Hi,
This is V7 of a series originally submitted by Christoph.
When LRO is enabled on the MLX, mlx5e_skb_from_cqe_mpwrq_nonlinear
copies parts of the payload to the linear part of the skb.
This triggers suboptimal processing in GRO, causing slow throughput.
This patch series addresses this by using eth_get_headlen to compute the
size of the protocol headers and only copy those bits.
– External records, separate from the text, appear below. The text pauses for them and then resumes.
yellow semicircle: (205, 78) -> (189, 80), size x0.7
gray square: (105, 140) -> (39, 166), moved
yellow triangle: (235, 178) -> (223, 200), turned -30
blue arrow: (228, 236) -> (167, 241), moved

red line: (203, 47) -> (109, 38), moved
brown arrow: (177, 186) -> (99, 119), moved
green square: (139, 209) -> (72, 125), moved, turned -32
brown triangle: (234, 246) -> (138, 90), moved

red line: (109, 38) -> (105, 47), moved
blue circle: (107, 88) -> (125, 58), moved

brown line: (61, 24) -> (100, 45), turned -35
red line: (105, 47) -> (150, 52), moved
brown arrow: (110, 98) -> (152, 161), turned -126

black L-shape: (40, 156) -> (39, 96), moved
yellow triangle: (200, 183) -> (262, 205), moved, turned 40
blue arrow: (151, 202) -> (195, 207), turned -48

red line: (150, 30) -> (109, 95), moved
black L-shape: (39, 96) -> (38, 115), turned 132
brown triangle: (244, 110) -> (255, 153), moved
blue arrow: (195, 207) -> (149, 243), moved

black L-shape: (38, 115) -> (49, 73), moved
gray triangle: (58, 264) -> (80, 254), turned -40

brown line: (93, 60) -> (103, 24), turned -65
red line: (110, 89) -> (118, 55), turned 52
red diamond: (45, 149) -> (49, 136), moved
This results in a
significant throughput improvement (detailed results in the specific
patch).
Regards,
Tariq
---
V7:
- Drop cache aligned memcpy patch as it no longer shows benefits on
further testing on other hosts.
- For XDP, pull at most ETH_HLEN bytes into linear part.
- Fix skb pull length calculation for XDP (Amery Hung).
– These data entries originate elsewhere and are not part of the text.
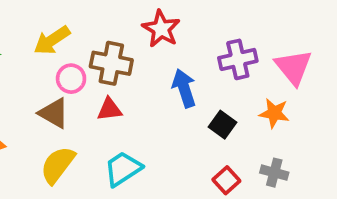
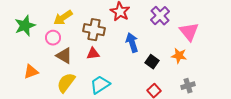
purple cross: (238, 59) -> (160, 16), moved, turned -30
pink circle: (71, 79) -> (53, 38), moved
gray cross: (274, 173) -> (188, 86), moved, turned -32

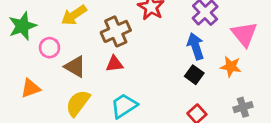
brown cross: (94, 30) -> (116, 31), turned -35
pink circle: (53, 38) -> (50, 48), moved
blue arrow: (132, 43) -> (196, 46), moved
- Switched from min_t() to min() to avoid skb->data_len 16 bit
truncation (David Laigh).
- Improved commit message for last patch to make it clear
that the benchmark is not on native XDP (Sashiko).
V6:
https://lore.kernel.org/all/20260507095330.318892-1-tariqt@nvidia.com/
Christoph Paasch (2):
net/mlx5e: DMA-sync earlier in mlx5e_skb_from_cqe_mpwrq_nonlinear
net/mlx5e: Avoid copying payload to the skb's linear part
.../net/ethernet/mellanox/mlx5/core/en_rx.c | 33 ++++++++++++-------
1 file changed, 22 insertions(+), 11 deletions(-)
base-commit: 8415598365503ced2e3d019491b0a2756c85c494
--
2.44.0